Using digitized images as a starting point, Chung creates densely layered paintings with a signature semiopaque gel. The membrane-like sheets form haunting, sculptural shapes and landscapes that evoke a sense of loss. The thin veils of acrylic capture sensory ruptures—or “errors,” as she puts it—that are established by the increased replication of the material world in pixels.
“Digitality enables us to explore realms that we cannot physically access and offers an endlessly expanding world,” states the artist. However, it is also superficial, and our bodily senses are rendered obsolete. There is “a paralyzed sense of time,” she says, with no past, no future, essentially an infinite existence.

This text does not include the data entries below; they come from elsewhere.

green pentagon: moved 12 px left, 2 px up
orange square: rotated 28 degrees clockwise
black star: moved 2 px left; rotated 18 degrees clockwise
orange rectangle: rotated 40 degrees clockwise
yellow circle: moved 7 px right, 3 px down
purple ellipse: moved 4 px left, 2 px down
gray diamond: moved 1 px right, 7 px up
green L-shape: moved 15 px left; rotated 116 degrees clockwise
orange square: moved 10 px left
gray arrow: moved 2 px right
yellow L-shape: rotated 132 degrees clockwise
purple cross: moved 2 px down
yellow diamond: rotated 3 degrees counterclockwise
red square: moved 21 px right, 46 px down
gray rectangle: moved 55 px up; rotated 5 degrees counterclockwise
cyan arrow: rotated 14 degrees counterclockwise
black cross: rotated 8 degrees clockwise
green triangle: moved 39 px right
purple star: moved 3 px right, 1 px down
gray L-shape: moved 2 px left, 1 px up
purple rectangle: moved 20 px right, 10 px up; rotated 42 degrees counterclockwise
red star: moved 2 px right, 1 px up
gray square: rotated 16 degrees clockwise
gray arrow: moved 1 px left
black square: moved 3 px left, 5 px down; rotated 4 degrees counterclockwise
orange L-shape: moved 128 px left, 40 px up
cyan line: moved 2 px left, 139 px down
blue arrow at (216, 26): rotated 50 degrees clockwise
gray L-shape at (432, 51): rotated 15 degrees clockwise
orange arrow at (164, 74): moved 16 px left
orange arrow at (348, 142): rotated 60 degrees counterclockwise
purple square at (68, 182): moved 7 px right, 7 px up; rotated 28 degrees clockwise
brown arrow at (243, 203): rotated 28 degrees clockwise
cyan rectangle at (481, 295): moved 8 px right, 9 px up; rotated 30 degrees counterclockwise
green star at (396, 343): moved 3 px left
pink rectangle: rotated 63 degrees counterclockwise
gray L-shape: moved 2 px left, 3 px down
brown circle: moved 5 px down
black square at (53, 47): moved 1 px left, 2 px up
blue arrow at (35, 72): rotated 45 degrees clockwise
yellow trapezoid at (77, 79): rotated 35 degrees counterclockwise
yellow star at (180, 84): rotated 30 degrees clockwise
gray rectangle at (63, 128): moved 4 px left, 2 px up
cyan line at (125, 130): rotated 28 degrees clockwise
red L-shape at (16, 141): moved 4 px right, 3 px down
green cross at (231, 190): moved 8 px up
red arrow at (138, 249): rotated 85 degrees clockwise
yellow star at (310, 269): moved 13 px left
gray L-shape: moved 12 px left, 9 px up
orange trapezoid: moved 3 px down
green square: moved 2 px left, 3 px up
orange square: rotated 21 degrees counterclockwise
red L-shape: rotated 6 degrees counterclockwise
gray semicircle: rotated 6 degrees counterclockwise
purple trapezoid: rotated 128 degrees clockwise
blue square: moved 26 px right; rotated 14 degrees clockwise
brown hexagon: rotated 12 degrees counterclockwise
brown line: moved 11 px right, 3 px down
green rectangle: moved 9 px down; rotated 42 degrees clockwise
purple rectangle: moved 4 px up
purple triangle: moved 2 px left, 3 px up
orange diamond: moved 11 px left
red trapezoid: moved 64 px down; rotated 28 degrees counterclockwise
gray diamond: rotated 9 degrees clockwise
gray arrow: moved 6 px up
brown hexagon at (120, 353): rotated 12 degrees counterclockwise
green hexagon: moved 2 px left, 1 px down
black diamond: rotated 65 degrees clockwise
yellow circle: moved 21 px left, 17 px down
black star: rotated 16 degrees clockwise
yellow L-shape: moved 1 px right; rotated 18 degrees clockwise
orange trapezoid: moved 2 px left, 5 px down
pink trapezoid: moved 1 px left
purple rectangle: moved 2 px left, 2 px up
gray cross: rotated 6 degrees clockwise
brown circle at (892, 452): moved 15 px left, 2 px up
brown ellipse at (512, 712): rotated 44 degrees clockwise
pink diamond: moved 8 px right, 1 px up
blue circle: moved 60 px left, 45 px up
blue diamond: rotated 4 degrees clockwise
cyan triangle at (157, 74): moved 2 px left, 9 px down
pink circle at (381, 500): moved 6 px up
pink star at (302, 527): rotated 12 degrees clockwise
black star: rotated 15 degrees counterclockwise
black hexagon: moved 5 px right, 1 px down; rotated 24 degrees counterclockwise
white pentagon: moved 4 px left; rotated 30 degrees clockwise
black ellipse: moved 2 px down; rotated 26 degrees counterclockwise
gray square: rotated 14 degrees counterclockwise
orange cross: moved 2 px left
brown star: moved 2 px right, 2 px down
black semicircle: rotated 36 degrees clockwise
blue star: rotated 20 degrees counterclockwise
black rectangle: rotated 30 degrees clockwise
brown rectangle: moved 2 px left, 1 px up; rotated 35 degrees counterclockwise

Chung’s abstracted canvases have yielded a dedicated following in her native South Korea, and over the past few years, her work has been shown widely in the region, including at the 2022 Busan Biennale, the Doosan Art Center, and the Nam-Seoul Museum of Art. In 2023, Thaddaeus Ropac began representing the artist, bringing her oeuvre to the international stage for the first time at the gallery’s Art Basel Hong Kong booth earlier this year.